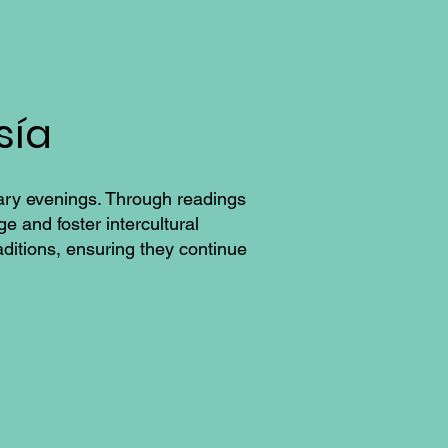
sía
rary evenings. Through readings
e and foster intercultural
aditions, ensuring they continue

--

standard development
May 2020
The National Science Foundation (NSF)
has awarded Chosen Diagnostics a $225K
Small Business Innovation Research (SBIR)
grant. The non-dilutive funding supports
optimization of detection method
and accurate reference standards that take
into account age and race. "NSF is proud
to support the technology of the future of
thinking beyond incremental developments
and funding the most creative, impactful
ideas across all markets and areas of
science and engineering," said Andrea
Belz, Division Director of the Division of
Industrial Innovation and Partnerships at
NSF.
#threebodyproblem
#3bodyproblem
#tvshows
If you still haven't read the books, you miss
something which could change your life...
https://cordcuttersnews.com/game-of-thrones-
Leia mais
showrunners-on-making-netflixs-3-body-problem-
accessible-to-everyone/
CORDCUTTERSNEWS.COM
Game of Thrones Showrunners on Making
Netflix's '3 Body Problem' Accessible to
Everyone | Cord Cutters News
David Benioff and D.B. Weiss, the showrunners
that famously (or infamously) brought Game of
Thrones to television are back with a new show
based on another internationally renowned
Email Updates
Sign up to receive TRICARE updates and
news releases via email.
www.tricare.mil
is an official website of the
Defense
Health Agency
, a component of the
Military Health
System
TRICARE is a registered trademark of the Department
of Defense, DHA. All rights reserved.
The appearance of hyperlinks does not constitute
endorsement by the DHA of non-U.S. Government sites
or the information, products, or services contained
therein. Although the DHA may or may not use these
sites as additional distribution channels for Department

...

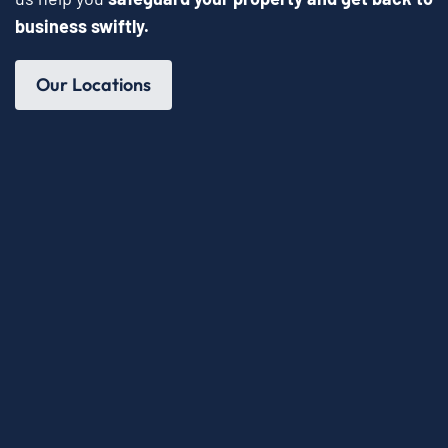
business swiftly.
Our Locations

▶ [TASK TO CARRY OUT]
Look through the material for "sites". Copy each line that has it.

▶ [TASK SOLUTION]
endorsement by the DHA of non-U.S. Government sites
sites as additional distribution channels for Department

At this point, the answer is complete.